Records supplied:
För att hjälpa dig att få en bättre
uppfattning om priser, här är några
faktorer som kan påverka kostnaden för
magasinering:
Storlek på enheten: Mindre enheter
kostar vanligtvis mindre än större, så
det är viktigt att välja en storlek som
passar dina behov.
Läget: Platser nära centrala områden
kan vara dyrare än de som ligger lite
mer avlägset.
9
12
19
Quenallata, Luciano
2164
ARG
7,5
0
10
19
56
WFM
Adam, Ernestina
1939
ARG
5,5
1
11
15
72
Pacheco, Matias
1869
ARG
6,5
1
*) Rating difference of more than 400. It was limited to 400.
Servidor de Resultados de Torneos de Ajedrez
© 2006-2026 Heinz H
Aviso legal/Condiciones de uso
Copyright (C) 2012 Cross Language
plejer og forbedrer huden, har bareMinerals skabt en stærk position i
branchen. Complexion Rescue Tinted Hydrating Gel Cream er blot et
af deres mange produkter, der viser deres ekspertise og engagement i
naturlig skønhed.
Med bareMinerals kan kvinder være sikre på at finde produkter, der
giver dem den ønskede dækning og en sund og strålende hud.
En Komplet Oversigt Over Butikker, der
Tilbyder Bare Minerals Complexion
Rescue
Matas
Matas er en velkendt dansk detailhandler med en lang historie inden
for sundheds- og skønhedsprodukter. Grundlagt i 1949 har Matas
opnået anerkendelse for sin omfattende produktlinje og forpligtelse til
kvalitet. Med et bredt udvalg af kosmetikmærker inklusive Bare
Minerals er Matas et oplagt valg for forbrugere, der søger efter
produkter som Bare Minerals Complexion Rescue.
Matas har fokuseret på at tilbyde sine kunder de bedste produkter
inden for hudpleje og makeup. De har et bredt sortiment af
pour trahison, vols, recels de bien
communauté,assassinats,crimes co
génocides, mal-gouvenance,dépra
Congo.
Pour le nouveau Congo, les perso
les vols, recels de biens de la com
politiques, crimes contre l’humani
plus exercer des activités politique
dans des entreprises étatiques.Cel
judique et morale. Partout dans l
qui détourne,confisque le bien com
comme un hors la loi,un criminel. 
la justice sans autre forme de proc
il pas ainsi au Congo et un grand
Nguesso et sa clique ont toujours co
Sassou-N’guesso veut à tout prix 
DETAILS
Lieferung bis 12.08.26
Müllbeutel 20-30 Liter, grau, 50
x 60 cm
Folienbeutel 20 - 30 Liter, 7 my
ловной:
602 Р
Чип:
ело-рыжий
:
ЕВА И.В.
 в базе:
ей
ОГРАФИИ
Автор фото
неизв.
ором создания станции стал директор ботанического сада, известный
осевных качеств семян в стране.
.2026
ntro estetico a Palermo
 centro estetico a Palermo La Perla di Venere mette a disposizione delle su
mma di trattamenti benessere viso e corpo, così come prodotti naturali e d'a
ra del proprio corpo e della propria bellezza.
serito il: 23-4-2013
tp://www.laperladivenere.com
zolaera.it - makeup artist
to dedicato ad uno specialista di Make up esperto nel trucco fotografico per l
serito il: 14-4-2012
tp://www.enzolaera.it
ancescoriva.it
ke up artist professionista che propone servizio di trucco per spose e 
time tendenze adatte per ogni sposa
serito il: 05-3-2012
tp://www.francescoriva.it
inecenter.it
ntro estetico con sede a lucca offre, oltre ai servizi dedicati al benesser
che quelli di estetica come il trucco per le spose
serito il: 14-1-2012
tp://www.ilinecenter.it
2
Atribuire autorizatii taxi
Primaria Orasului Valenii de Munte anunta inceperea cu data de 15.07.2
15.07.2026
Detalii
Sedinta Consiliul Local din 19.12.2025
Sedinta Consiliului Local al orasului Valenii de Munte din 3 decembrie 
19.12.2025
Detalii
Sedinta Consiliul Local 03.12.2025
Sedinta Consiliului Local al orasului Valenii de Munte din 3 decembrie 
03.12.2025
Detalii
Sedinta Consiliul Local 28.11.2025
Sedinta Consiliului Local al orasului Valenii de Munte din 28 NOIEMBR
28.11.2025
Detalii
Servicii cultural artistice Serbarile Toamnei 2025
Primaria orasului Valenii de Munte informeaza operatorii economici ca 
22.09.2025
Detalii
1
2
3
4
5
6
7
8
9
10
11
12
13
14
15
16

Task prompt: Considering only the material above, set down every line from the one with "faktorer som kan påverka kostnaden för" to the one with "Aviso legal/Condiciones de uso", inclusive, exactly as written.

Exercise solution:
faktorer som kan påverka kostnaden för
magasinering:
Storlek på enheten: Mindre enheter
kostar vanligtvis mindre än större, så
det är viktigt att välja en storlek som
passar dina behov.
Läget: Platser nära centrala områden
kan vara dyrare än de som ligger lite
mer avlägset.
9
12
19
Quenallata, Luciano
2164
ARG
7,5
0
10
19
56
WFM
Adam, Ernestina
1939
ARG
5,5
1
11
15
72
Pacheco, Matias
1869
ARG
6,5
1
*) Rating difference of more than 400. It was limited to 400.
Servidor de Resultados de Torneos de Ajedrez
© 2006-2026 Heinz H
Aviso legal/Condiciones de uso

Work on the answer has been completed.